In early February the university teamed up with Campus Pride to host the first-ever Campus Pride College Sports Summit. The summit was a two-day event that featured Sue Rankin, Kye Allums, Wade Davis, and even a world premiere screening of The Rugby Player. The event was focused on research findings from the Campus Pride report, LGBTQ student athlete experiences, training resources, and recommended best practices to prevent harassment in college sports. The event reached more than 100 coaches, staff, and student athletes.
In late March the University of Richmond hosted the Q-Summit: A Gathering of Queer Southern Youth. The event was a gathering of queer youth, ages 18-25, who are leaders within the South. The day was filled with movement-building, skill-sharing, and best-practices development that was led by people under the age of 25. The aim was to amplify the experiences of LGBTQ youth of color and trans* youth voices, while gathering to plan the future of their movement. The event welcomed over 130 queer youth activists and featured keynote speakers and presenters who were all 25 years old or younger.

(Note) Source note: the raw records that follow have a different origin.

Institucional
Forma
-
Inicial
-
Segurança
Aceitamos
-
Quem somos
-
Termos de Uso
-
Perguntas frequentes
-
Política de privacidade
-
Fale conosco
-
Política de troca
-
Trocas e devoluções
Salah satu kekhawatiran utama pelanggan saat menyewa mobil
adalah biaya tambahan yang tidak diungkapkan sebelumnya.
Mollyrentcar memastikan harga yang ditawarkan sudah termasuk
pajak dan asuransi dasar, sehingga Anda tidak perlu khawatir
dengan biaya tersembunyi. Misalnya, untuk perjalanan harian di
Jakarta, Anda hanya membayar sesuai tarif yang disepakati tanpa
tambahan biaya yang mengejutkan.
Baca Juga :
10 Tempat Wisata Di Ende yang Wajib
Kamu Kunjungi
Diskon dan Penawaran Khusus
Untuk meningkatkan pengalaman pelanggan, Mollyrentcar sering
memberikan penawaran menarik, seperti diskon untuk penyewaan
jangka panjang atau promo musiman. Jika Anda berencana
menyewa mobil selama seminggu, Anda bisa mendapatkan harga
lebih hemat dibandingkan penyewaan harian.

In May the university was recognized by the Richmond Organization for Sexual Minority Youth with a 2014 Catalyst Award at the organization’s annual fundraiser. The Catalyst Award is given to institutions that work with LGBTQ youth and are champions for LGBTQ progress.

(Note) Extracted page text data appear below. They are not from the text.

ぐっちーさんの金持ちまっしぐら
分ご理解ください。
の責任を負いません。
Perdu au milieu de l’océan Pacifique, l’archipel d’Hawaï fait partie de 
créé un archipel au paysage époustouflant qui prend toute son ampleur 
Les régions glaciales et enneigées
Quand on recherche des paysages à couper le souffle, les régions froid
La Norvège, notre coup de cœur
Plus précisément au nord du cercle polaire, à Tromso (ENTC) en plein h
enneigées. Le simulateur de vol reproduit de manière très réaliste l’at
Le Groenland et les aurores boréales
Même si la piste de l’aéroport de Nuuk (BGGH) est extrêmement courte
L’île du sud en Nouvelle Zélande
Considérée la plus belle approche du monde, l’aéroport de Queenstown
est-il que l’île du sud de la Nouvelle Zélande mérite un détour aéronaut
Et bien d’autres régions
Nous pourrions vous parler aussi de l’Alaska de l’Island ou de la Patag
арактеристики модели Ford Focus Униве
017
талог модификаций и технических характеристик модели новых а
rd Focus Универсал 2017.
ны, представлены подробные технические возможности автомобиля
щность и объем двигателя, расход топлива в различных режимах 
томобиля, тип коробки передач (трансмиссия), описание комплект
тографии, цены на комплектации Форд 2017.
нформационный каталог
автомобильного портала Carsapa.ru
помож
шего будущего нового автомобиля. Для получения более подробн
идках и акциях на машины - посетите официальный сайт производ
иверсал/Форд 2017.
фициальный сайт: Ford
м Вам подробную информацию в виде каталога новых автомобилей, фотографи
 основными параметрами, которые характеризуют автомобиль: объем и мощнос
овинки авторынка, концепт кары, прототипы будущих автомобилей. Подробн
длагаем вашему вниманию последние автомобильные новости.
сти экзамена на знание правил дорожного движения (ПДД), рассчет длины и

A mark of a “brave space” is unyielding advocacy in the face of adversity. As a public research institution, the University of Houston is known for a history of grassroots LGBTQ student organizing and activism.
This past year the University of Houston student senate passed the Josephine Tittsworth Act. The student bill is an attempt to address the safety concerns of transgender people on campus. The bill allows transgender students to use their proper name, title, and gender when completing official university documents.
Today the university boasts a full-service LGBT Resource Center with a program director, student staff, a large selection of annual programming, and an LGBT studies program. As stated, the mission of the center is “to launch the next generation of healthy, proud, academically successful LGBTQ citizens, leaders and advocates.” Some of the center’s key programs include a Peer Mentoring Program to help assist newly LGBTQ-identifying students, a speakers bureau, and a brown bag social lunch to help foster relationships between students and faculty. Programs for faculty and staff include the Cougar Ally Training on LGBTQ issues as well as multiple Cougar Ally Lunch ‘N’ Learns, which provide discussions on select LGBTQ issues.
The University of Houston is one of the two highest-ranked Texas schools listed on the Campus Pride Index, ranked at 4.5 stars out of 5 stars. The campus also has made significant strides on transgender concerns, adding “gender identity/expression” to its nondiscrimination statement and having a gender-inclusive restroom policy that allows students and faculty to use the restroom of their choice. Beginning this fall, the campus has also added transgender-inclusive student health insurance for medical expenses related to hormones and surgery.